If Agnes was Matron, she would be responsible for the care and welfare of the female inmates.  She would also be having her own family which in the end, came to a total of 8. When her sister Sarah died, she took in her three children. Her last pregnancy was difficult. She was carrying twins but miscarried one at 6 months.

Alex spent most of his life trying to improve conditions at the Union. Things had certainly improved since the idea of “the Union” had been implemented but money was always the bottom line. In 1895, the workhouse was visited by a “commission” from the British Medical Journal investigating conditions in Irish workhouse infirmaries. Their report noted that South Dublin had separate infirmaries for Roman Catholic and Protestant patients, staffed respectively by nuns (Sisters of Mercy) and deaconesses, with a large number of pauper inmates acting as nursing assistants. Although some of the deaconesses had been trained at Tottenham Hospital, the nuns lacked any formal nursing training. The nuns also only worked during the daytime, and acted only in a supervisory role in the male wards. A total of thirteen nuns and around half a dozen deaconesses had charge of more than a thousand patients, with some wards being “distinctly overcrowded”. Further details are available in the full report. The BMJ’s revelations contributed to the introduction of significant improvements in the standard of Irish workhouse nursing, with the employment of pauper inmates as nurses ending ending after the passing of 1898 Local Government Act.” (From the Workhouse website) It may very well be that Alex called for this inspection. As time went by and the unions were disbanded, the workhouse was converted into St. James Hospital where they discovered a part of it in the Trinity College additon in 2002. . In 1908, Alex fell while getting out of a car and broke his knee. The ensuing pneumonia killed him. He was only 57.

Two Obituaries for Alex Fraser:

Fraser Alex Obit Irish Times

Fraser Alex Obit Freemans Journ

Both obituaries show that Alex was held in “high esteem” in Dublin, the Irish Times commenting on his business ability and “unvarying courtesy”. The Freeman’s Journal shows us what family was in attendance (the woman didn’t attend, we don’t know why), church officiates, including John Holmes, his former teacher and the man who performed his wedding ceremony. Other attendees included the Board of Guardians and clerics for the Union, the Medical staff, even members of the public. It is a veritable who’s who of the city.

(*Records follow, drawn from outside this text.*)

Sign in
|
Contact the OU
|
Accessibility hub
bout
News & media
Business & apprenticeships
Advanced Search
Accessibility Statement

After their marriage in 1883, “Ebby” followed George up to Parsonstown, Kings County where my great-aunt Sophie, was born. It is interesting that she did not go home to have her children but perhaps her youngest sister Sophie came to help her, hence the naming of the baby. I am quite certain that George was a bookkeeper for the estates. His son’s ship’s record states that he is a bookkeeper. Parsonstown, now Birr, was an elegant market town known for it’s Georgian architecture.

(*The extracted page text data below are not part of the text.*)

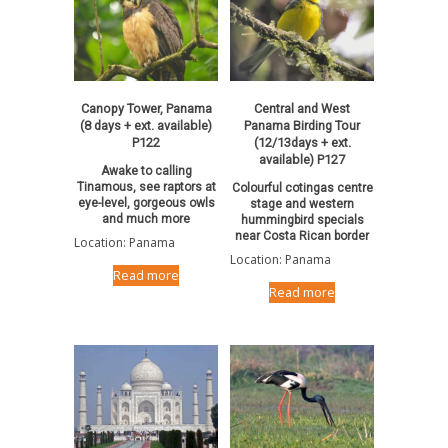
Canopy Tower, Panama
Central and West
(8 days + ext. available)
Panama Birding Tour
P122
(12/13days + ext.
available) P127
Awake to calling
Tinamous, see raptors at
Colourful cotingas centre
eye-level, gorgeous owls
stage and western
and much more
hummingbird specials
near Costa Rican border
Location: Panama
Location: Panama
Read more
Read more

The birth of Sophie was followed in 1896 by that of William Henry, in 1888 by George Holmes Jr., who was born at Woodlands, Parsonstown. There were reports of William dying of typhus when he was young but I have not found an appropriate death record for him. Then the family moved to Ollatrim, down the road from Dublin, where Richard Walker, my grandfather was born at Carraway, in 1890. In 1893, Ebby had a little boy, Evan who died within a year.  In the previous year, her mother had died, and in the same year her sister Sarah died of puerperal fever right after Evan .

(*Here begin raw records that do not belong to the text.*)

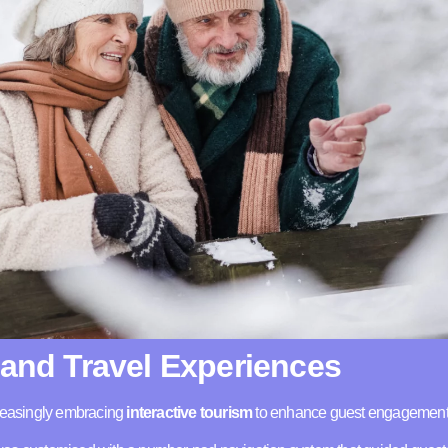
 and Travel Experiences
creasingly embracing
interactive tourism
to enhance guest engagement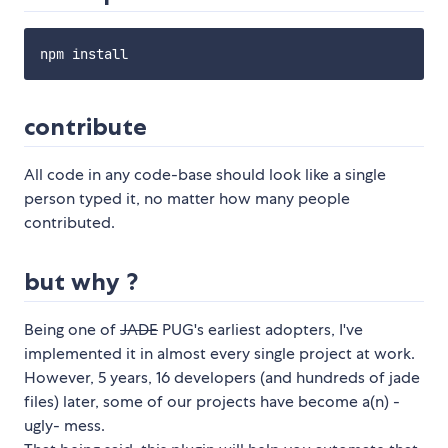
contribute
All code in any code-base should look like a single
person typed it, no matter how many people
contributed.
but why ?
Being one of
JADE
PUG's earliest adopters, I've
implemented it in almost every single project at work.
However, 5 years, 16 developers (and hundreds of jade
files) later, some of our projects have become a(n) -
ugly- mess.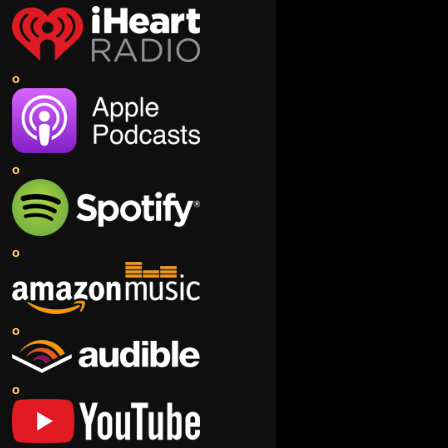
o
o
o
o
o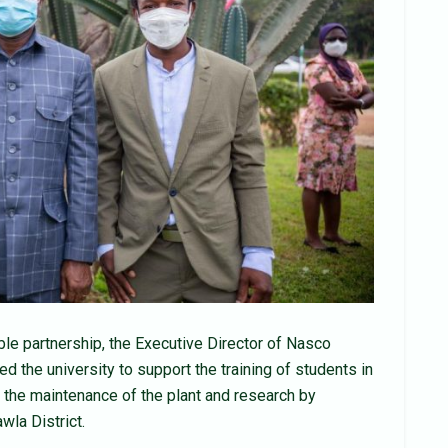
ble partnership, the Executive Director of Nasco
 the university to support the training of students in
the maintenance of the plant and research by
wla District.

Shortly after that Ebby had a little girl, Evelyn baptized in May 1894. Then in 1896 Ebby  died from an embolism (blood clot), commonly occurring during pregnancy. The duration of illness was 4 hours so one wonders if she didn’t die during childbirth. The family story is that she was buried with twins in her arms. She died at Curraghaneety, Toomevara in Tipperary. Below is her obituary from the Nenagh Guardian.
Nenagh Guardian, Weds Aug 2nd 1896.
Deaths :On the 31st July, at Curraghaneety, Elizabeth (Ebby) the dearly beloved wife of George Phillips, aged 35 years. Deceased was interred in Ballycormack (now Borrisnafarney Church of Ireland) churchyard on Sunday last, the funeral being attended by a large number of the gentry and farmers of the district.

 A few years later, in 1899, George, died of typhus in Moneygall.